Five common myths about palliative care and what the science really saysAnna Collins, University of Melbourne
This article is part of our series on demystifying palliative care, where experts explain the process of end-of-life care in Australia.
We may have heard it said, and in that curiously familiar tone, something along the lines of: “They’re having palliative care now.” And it’s almost as if the meaning of those words is so universally understood they need no further explanation. Most people simply assume they mean the person is now dying.
Yet, when a health professional suggests “palliative care” might be a useful addition to a patient’s care, they most likely mean something different.
So what is it the patient actually takes from the suggestion? We asked this question of people being treated for cancer in hospital, as well as their families. We wanted to explore people’s initial perceptions of palliative care when this term, or suggestion, was first raised with them in a clinical setting.
We found people held narrow, often inaccurate and outdated understandings of palliative care. Below are some of the common beliefs about palliative care, and what the science actually says.
Myth 1. It’s just nursing care
From its inception, palliative care has definitely always involved nurses. But by today’s standard there is much more to it than, for example, a nurse assisting a person with showering.
Palliative care is delivered by a multidisciplinary team of experts, such as social workers, counsellors, nurses and volunteers, who are trained to respond to the needs of people with serious illness.
For most patients, this will include consultation with a specialist palliative care doctor who has undergone additional medical training to become an expert in managing and treating the concerns that commonly arise from serious illness.
Myth 2. It’s just about pain relief
Palliative care is often called on to provide expert advice on optimal pain relief. But, just as frequently, palliative care is there to help manage symptoms other than pain that result from a serious illness or its treatment.
For example, a palliative care specialist has particular experience with medications and strategies that may help with problems such as nausea, breathlessness or constipation – which, left unattended, may reduce a person’s quality of life.
Myth 3. It’s a place to wait for death
Palliative care does provide care for those at the end of life who may prefer to receive care or have needs best attended to in hospital or at a hospice. However, it is not just about end-of-life care.
Palliative care is available at any stage of serious illness. Palliative care can be helpful and is recommended early in an illness to work alongside other medical teams to diagnose and treat the cause of symptoms, manage medications, help with communication or decision-making about treatment options, or provide family support.
Myth 4. Palliative care services are offered only in the hospital
Palliative care does provide support to people in the hospital, but just as frequently palliative care services in the community provide care to people in their own homes.
Additionally, just as a person with heart disease may go to a clinic at the hospital to see a cardiologist, people with serious illness can attend an appointment to see a palliative care specialist.
Myth 5. It means depending on others for care
The principal goal of palliative care is actually the opposite of dependency.
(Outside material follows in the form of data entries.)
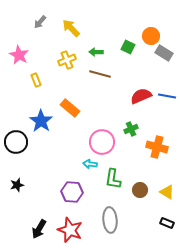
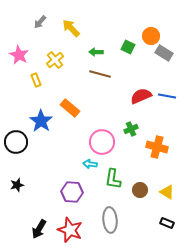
yellow cross: moved 12 px left; rotated 18 degrees counterclockwise
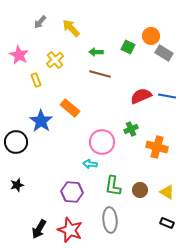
green L-shape: moved 7 px down
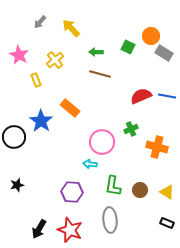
black circle: moved 2 px left, 5 px up
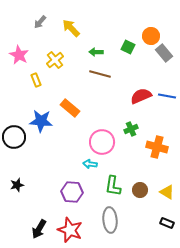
gray rectangle: rotated 18 degrees clockwise
blue star: rotated 30 degrees counterclockwise
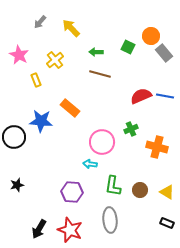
blue line: moved 2 px left
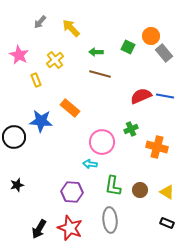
red star: moved 2 px up
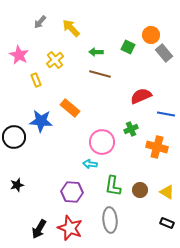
orange circle: moved 1 px up
blue line: moved 1 px right, 18 px down
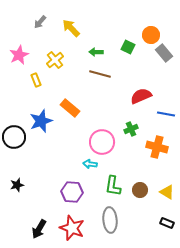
pink star: rotated 18 degrees clockwise
blue star: rotated 25 degrees counterclockwise
red star: moved 2 px right
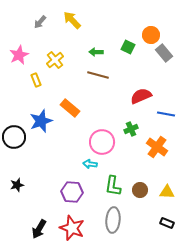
yellow arrow: moved 1 px right, 8 px up
brown line: moved 2 px left, 1 px down
orange cross: rotated 20 degrees clockwise
yellow triangle: rotated 28 degrees counterclockwise
gray ellipse: moved 3 px right; rotated 10 degrees clockwise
It aims to support a person to maintain their independence and quality of life while living with serious illness.
This may mean providing equipment or strategies that may be needed to ensure a person can continue to live their life to the fullest.
What does the science say?
There are now over ten high-quality, randomised clinical (human) trials, conducted internationally, that demonstrate the benefits of accessing palliative care if faced with serious illness.
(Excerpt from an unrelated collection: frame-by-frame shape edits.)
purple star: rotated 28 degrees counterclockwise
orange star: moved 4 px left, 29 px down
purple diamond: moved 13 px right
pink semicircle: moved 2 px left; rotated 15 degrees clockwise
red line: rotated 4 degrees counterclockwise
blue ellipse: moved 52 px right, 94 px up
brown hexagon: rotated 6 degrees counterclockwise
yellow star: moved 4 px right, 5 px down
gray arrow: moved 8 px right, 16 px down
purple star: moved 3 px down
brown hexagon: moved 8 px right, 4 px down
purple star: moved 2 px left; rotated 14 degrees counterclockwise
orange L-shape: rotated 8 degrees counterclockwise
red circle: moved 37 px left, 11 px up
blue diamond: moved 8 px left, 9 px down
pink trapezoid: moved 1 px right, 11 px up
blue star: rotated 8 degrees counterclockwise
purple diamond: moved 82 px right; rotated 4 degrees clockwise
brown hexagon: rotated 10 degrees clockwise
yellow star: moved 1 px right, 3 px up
These studies, mostly conducted with people recently diagnosed with a serious cancer, compare the outcomes of people randomly allocated to receive either just best-practice cancer care or best-practice cancer care with palliative care.
Collectively, this science shows that people with a serious cancer who access palliative care soon after their diagnosis, alongside their recommended cancer treatments, have better outcomes.
They report feeling better, with fewer symptoms associated with their cancer and its treatment, improved mood and better quality of life. There is also growing evidence to show the people receiving palliative care live longer.